Task to carry out | Locate the line that contains "Taxis autónomos a ciegas: un". Copy it and every following line through the end of the records, exactly, and include nothing else.

Supplied data |
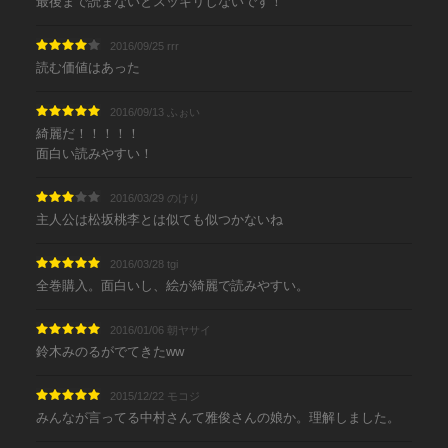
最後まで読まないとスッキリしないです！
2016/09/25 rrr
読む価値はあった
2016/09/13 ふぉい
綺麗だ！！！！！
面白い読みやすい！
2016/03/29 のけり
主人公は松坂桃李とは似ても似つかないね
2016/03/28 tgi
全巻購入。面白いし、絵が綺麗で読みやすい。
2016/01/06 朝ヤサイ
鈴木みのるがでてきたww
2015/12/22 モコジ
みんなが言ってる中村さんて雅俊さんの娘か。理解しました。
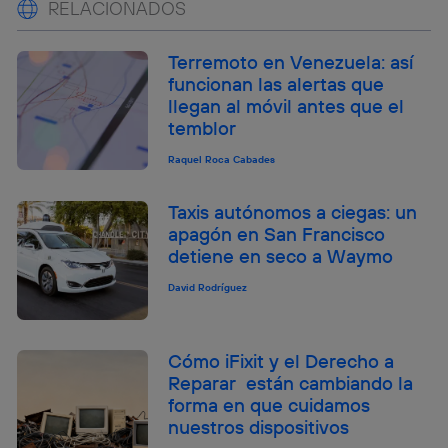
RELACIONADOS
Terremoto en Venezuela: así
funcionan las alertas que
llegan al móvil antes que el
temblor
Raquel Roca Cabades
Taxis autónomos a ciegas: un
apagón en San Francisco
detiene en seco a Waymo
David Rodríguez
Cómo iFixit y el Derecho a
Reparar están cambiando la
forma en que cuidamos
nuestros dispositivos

Exercise result |
Taxis autónomos a ciegas: un
apagón en San Francisco
detiene en seco a Waymo
David Rodríguez
Cómo iFixit y el Derecho a
Reparar están cambiando la
forma en que cuidamos
nuestros dispositivos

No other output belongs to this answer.